Extracted records Block Start

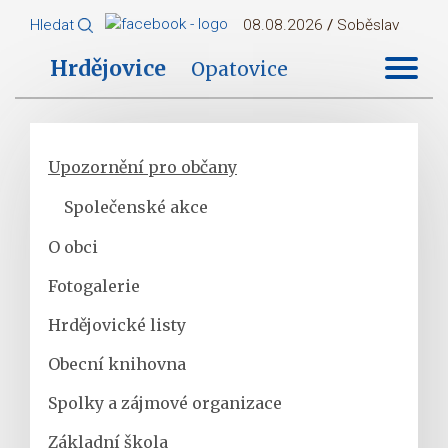
Hledat
08.08.2026
/
Soběslav
Hrdějovice
Opatovice
Upozornění pro občany
Společenské akce
O obci
Fotogalerie
Hrdějovické listy
Obecní knihovna
Spolky a zájmové organizace
Základní škola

Extracted records Block End

• [Goal of the exercise] An exact copy of the data is required, with the pictures excluded.

• [Task response]
Hledat
08.08.2026
/
Soběslav
Hrdějovice
Opatovice
Upozornění pro občany
Společenské akce
O obci
Fotogalerie
Hrdějovické listy
Obecní knihovna
Spolky a zájmové organizace
Základní škola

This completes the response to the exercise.